Koening was elected to the bench for a full fourteen-year term that November as a candidate of both the Republican and the Democratic Parties. He was re-elected for another fourteen-year term with support from both parties in 1936. In 1926, he sentenced the Kraemer Brothers, members of the Whittemore Gang, to forty years in prison after finding them guilty of various holdups. In 1935, he sentenced Nelson B. Clark, a former Progressive candidate for Governor of Massachusetts, to ten years in prison for being the alleged brains behind the robbery of a Fifth Avenue luggage store which led to the murder of a policeman. He was presiding judge in the 1933 case of Patrick Morris, who was convicted of conspiracy in posing as heir of the Wendell estate, and in the 1935 Martin-Mooney case, where he handed down a decision upheld by the Court of Appeals that a newspaper reporter wasn't privileged to withhold facts when testifying before a judiciary body.

Koenig was a member of the American Bar Association, the New York State Bar Association, the New York County Lawyers' Association, the New York City Bar Association, the Freemasons, the Elks, B'nai B'rith, and the Independent Order B'rith Abraham. In 1914, he married Minna Harlib. Their children were Lester Koenig and Julian Koenig.

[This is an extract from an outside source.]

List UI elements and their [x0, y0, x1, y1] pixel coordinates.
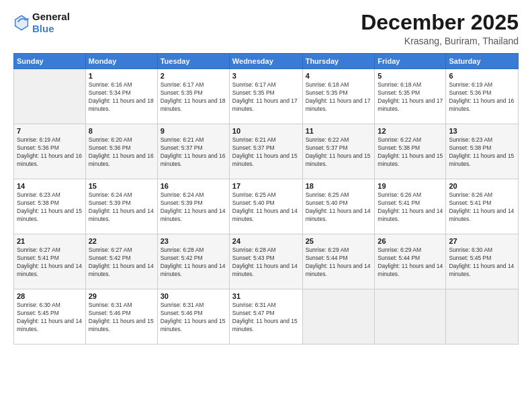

Koenig died at home from a brief illness on December 1, 1939. Over 2,000 people, including political leaders and prominent municipal, county, state, and federal jurists, attended his funeral at the Park Avenue Synagogue, with hundreds gathered outside on the streets in the rain. The attendees included Mayor Fiorello La Guardia, City Council President Newbold Morris, former Governor Al Smith, former Mayor Jimmy Walker, former Judge Samuel Seabury, District Attorney Thomas E. Dewey with his entire staff, Representative Bruce Barton, Police Commissioner Lewis J. Valentine, License Commissioner Paul Moss, Tammany Hall leader Representative Christopher D. Sullivan, Republican County Committee chairman Kenneth F. Simpson, former Governor Nathan L. Miller, General Sessions Judges Saul S. Streit, Charles C. Nott Jr., Cornelius F. Collins, William Allen, Owen Bohan, and George L. Donnellan, Surrogate James A. Delehanty, Supreme Court Justices Ferdinand Pecora, Bernard L. Shientag, Julius Miller, Isidor Wasservogel, Peter Schmuck, William T. Collins, Phillip J. McCook, Aaron J. Levy, Mitchell May, Charles J. Dodd, Charles C. Lockwood, Meier Steinbrink, and Algernon I. Nova, Federal Judges Samuel Mandelbaum, and Murray Hulbert, Supreme Court Justice-elect Morris Eder, City Court Chief Justice Louis Wendel, Special Sessions Justices Nathan D. Perlman and James E. McDonald, former General Sessions Judge Alfred J. Talley, former United States Attorney George Z. Medalie, Municipal Court Justices Samuel Ecker and Michael Matteo, Domestic Relations Court Justice Jacob Panken, City Court Judge Samuel Coleman, General Sessions Judge-elect John A. Mullen, General Sessions Judge-elect Jonah J. Goldstein, and a large delegation from the New York County Lawyers' Association. Rabbi Milton Steinberg conducted the funeral service and delivered the eulogy. He was buried in Union Field Cemetery in Ridgewood, Queens.